PROBLEM STATEMENT:
Make an exact copy of the records, dropping all pictures.
*** WORKING DATA Section Begins ***
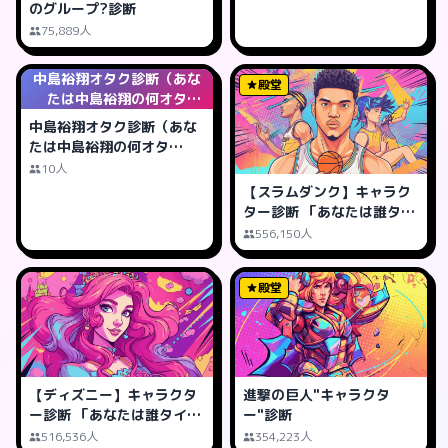
のグループ?診断
75,889人
中島裕翔オタク診断（あな
殿堂
たは中島裕翔の何オタ
ク？）
中島裕翔オタク診断（あな
たは中島裕翔の何オタ
ク？）
10人
【スラムダンク】キャラク
ター診断 「あなたは誰タイ
プ?」
556,150人
殿堂
【ディズニー】キャラクタ
進撃の巨人"キャラクタ
ー診断 「あなたは誰タイ
ー"診断
プ?」
516,536人
354,223人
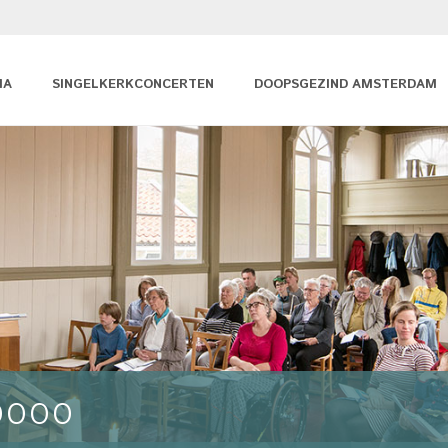
MA
SINGELKERKCONCERTEN
DOOPSGEZIND AMSTERDAM
0000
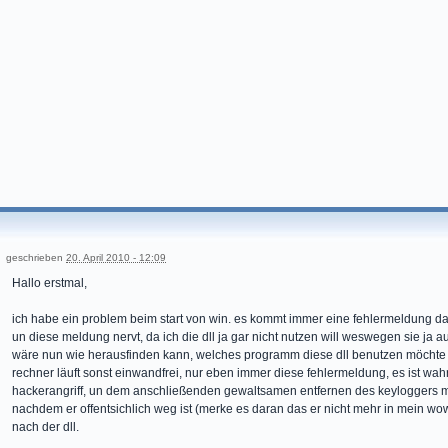
geschrieben
20. April 2010 - 12:09
Hallo erstmal,
ich habe ein problem beim start von win. es kommt immer eine fehlermeldung das
un diese meldung nervt, da ich die dll ja gar nicht nutzen will weswegen sie ja a
wäre nun wie herausfinden kann, welches programm diese dll benutzen möchte
rechner läuft sonst einwandfrei, nur eben immer diese fehlermeldung, es ist wah
hackerangriff, un dem anschließenden gewaltsamen entfernen des keyloggers mi
nachdem er offentsichlich weg ist (merke es daran das er nicht mehr in mein w
nach der dll.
*** WORKING DATA Section Ends ***
ANSWER TO THIS TASK:
のグループ?診断
75,889人
中島裕翔オタク診断（あな
殿堂
たは中島裕翔の何オタ
ク？）
中島裕翔オタク診断（あな
たは中島裕翔の何オタ
ク？）
10人
【スラムダンク】キャラク
ター診断 「あなたは誰タイ
プ?」
556,150人
殿堂
【ディズニー】キャラクタ
進撃の巨人"キャラクタ
ー診断 「あなたは誰タイ
ー"診断
プ?」
516,536人
354,223人
MA
SINGELKERKCONCERTEN
DOOPSGEZIND AMSTERDAM
0000
geschrieben
20. April 2010 - 12:09
Hallo erstmal,
ich habe ein problem beim start von win. es kommt immer eine fehlermeldung das
un diese meldung nervt, da ich die dll ja gar nicht nutzen will weswegen sie ja a
wäre nun wie herausfinden kann, welches programm diese dll benutzen möchte
rechner läuft sonst einwandfrei, nur eben immer diese fehlermeldung, es ist wah
hackerangriff, un dem anschließenden gewaltsamen entfernen des keyloggers mi
nachdem er offentsichlich weg ist (merke es daran das er nicht mehr in mein w
nach der dll.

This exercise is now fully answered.